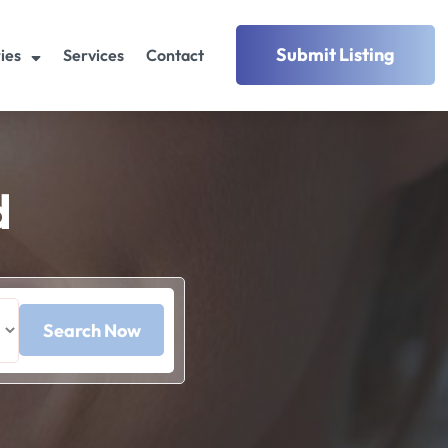
Submit Listing
ies
Services
Contact
d
Search Now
________________________
The output should consist of every entry above, printed exactly, with the images removed.

Submit Listing
ies
Services
Contact
d
Search Now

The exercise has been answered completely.